## Data for the task
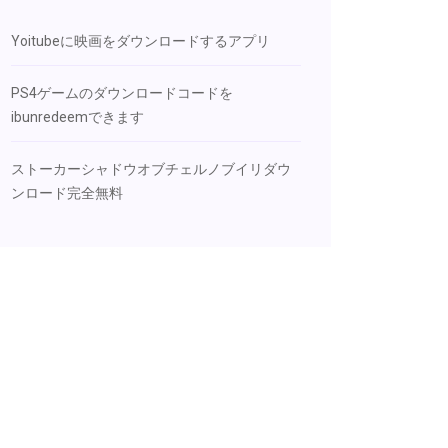
Yoitubeに映画をダウンロードするアプリ
PS4ゲームのダウンロードコードを
ibunredeemできます
ストーカーシャドウオブチェルノブイリダウ
ンロード完全無料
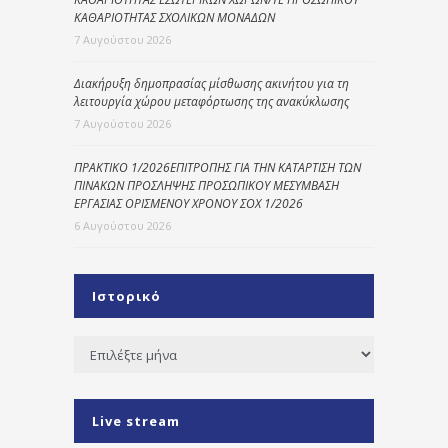
ΚΑΘΑΡΙΟΤΗΤΑΣ ΣΧΟΛΙΚΩΝ ΜΟΝΑΔΩΝ
7 Αυγούστου 2026
Διακήρυξη δημοπρασίας μίσθωσης ακινήτου για τη
λειτουργία χώρου μεταφόρτωσης της ανακύκλωσης
7 Αυγούστου 2026
ΠΡΑΚΤΙΚΟ 1/2026ΕΠΙΤΡΟΠΗΣ ΓΙΑ ΤΗΝ ΚΑΤΑΡΤΙΣΗ ΤΩΝ
ΠΙΝΑΚΩΝ ΠΡΟΣΛΗΨΗΣ ΠΡΟΣΩΠΙΚΟΥ ΜΕΣΥΜΒΑΣΗ
ΕΡΓΑΣΙΑΣ ΟΡΙΣΜΕΝΟΥ ΧΡΟΝΟΥ ΣΟΧ 1/2026
6 Αυγούστου 2026
Ιστορικό
Ιστορικό
Live stream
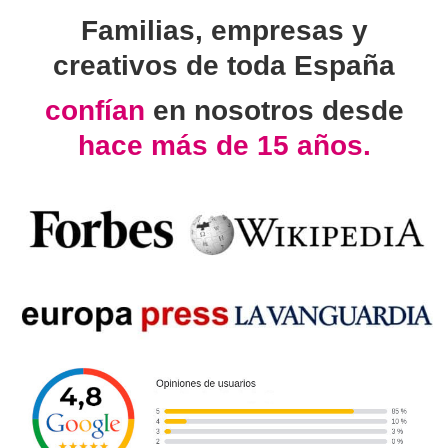
Familias, empresas y
creativos de toda España
confían
en nosotros desde
hace más de 15 años.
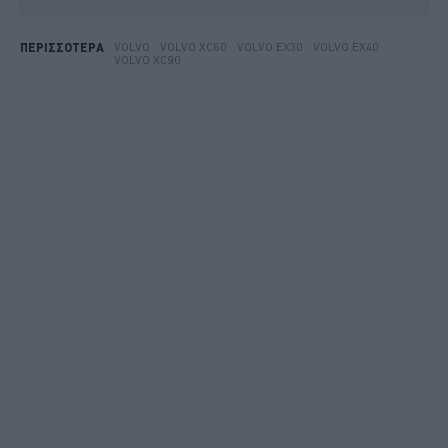
VOLVO
VOLVO XC60
VOLVO EX30
VOLVO EX40
ΠΕΡΙΣΣΟΤΕΡΑ
VOLVO XC90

## Description of the task
Please give the entries above again exactly as written, leaving out any pictures.

## The completed task
Yoitubeに映画をダウンロードするアプリ
PS4ゲームのダウンロードコードを
ibunredeemできます
ストーカーシャドウオブチェルノブイリダウ
ンロード完全無料
ΚΑΘΑΡΙΟΤΗΤΑΣ ΣΧΟΛΙΚΩΝ ΜΟΝΑΔΩΝ
7 Αυγούστου 2026
Διακήρυξη δημοπρασίας μίσθωσης ακινήτου για τη
λειτουργία χώρου μεταφόρτωσης της ανακύκλωσης
7 Αυγούστου 2026
ΠΡΑΚΤΙΚΟ 1/2026ΕΠΙΤΡΟΠΗΣ ΓΙΑ ΤΗΝ ΚΑΤΑΡΤΙΣΗ ΤΩΝ
ΠΙΝΑΚΩΝ ΠΡΟΣΛΗΨΗΣ ΠΡΟΣΩΠΙΚΟΥ ΜΕΣΥΜΒΑΣΗ
ΕΡΓΑΣΙΑΣ ΟΡΙΣΜΕΝΟΥ ΧΡΟΝΟΥ ΣΟΧ 1/2026
6 Αυγούστου 2026
Ιστορικό
Ιστορικό
Live stream
Familias, empresas y
creativos de toda España
confían
en nosotros desde
hace más de 15 años.
VOLVO
VOLVO XC60
VOLVO EX30
VOLVO EX40
ΠΕΡΙΣΣΟΤΕΡΑ
VOLVO XC90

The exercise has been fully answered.